## WHAT YOU WILL DO
Return the data exactly, with all pictures removed.

======== INPUT DATA ========

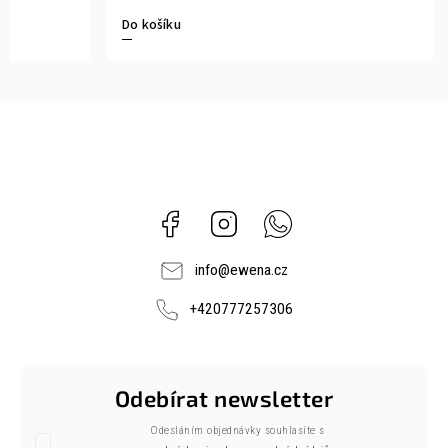
Do košíku
Facebook
Instagram
Whatsapp
info
@
ewena.cz
+420777257306
Odebírat newsletter
Odesláním objednávky souhlasíte s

========

## WRITTEN SOLUTION
Do košíku
Facebook
Instagram
Whatsapp
info
@
ewena.cz
+420777257306
Odebírat newsletter
Odesláním objednávky souhlasíte s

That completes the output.